+++ INFORMATION SUPPLIED +++

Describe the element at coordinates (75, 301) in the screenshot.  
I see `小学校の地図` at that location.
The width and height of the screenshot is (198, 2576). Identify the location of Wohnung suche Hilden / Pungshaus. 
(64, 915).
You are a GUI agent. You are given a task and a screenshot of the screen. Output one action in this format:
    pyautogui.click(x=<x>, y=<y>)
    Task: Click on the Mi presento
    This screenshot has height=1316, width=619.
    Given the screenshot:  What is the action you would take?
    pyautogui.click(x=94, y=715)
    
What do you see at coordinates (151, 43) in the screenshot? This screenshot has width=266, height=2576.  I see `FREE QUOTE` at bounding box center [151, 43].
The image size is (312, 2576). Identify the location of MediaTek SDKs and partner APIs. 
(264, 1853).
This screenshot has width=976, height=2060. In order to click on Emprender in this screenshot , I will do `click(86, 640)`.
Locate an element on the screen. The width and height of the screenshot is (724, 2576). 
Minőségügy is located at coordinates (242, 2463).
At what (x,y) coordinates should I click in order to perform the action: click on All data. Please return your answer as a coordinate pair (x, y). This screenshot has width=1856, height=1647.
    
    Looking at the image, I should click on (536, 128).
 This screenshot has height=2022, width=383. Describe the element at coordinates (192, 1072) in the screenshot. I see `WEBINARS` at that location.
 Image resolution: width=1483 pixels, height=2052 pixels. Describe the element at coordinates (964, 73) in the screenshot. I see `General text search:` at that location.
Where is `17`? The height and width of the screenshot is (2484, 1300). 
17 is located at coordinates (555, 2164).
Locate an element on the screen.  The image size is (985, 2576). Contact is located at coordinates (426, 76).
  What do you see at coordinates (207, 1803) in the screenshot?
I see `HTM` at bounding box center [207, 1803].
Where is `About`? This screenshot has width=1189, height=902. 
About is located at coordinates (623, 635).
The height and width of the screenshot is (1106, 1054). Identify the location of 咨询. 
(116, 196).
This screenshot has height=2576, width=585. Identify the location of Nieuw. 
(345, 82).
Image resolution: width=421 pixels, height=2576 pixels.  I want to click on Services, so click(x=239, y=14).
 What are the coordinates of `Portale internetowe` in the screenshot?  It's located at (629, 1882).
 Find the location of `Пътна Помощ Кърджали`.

+++

* **TASK REQUIREMENTS**
The data must be given again in full, exactly as written.

* **RESULT**
Describe the element at coordinates (75, 301) in the screenshot.  
I see `小学校の地図` at that location.
The width and height of the screenshot is (198, 2576). Identify the location of Wohnung suche Hilden / Pungshaus. 
(64, 915).
You are a GUI agent. You are given a task and a screenshot of the screen. Output one action in this format:
    pyautogui.click(x=<x>, y=<y>)
    Task: Click on the Mi presento
    This screenshot has height=1316, width=619.
    Given the screenshot:  What is the action you would take?
    pyautogui.click(x=94, y=715)
    
What do you see at coordinates (151, 43) in the screenshot? This screenshot has width=266, height=2576.  I see `FREE QUOTE` at bounding box center [151, 43].
The image size is (312, 2576). Identify the location of MediaTek SDKs and partner APIs. 
(264, 1853).
This screenshot has width=976, height=2060. In order to click on Emprender in this screenshot , I will do `click(86, 640)`.
Locate an element on the screen. The width and height of the screenshot is (724, 2576). 
Minőségügy is located at coordinates (242, 2463).
At what (x,y) coordinates should I click in order to perform the action: click on All data. Please return your answer as a coordinate pair (x, y). This screenshot has width=1856, height=1647.
    
    Looking at the image, I should click on (536, 128).
 This screenshot has height=2022, width=383. Describe the element at coordinates (192, 1072) in the screenshot. I see `WEBINARS` at that location.
 Image resolution: width=1483 pixels, height=2052 pixels. Describe the element at coordinates (964, 73) in the screenshot. I see `General text search:` at that location.
Where is `17`? The height and width of the screenshot is (2484, 1300). 
17 is located at coordinates (555, 2164).
Locate an element on the screen.  The image size is (985, 2576). Contact is located at coordinates (426, 76).
  What do you see at coordinates (207, 1803) in the screenshot?
I see `HTM` at bounding box center [207, 1803].
Where is `About`? This screenshot has width=1189, height=902. 
About is located at coordinates (623, 635).
The height and width of the screenshot is (1106, 1054). Identify the location of 咨询. 
(116, 196).
This screenshot has height=2576, width=585. Identify the location of Nieuw. 
(345, 82).
Image resolution: width=421 pixels, height=2576 pixels.  I want to click on Services, so click(x=239, y=14).
 What are the coordinates of `Portale internetowe` in the screenshot?  It's located at (629, 1882).
 Find the location of `Пътна Помощ Кърджали`.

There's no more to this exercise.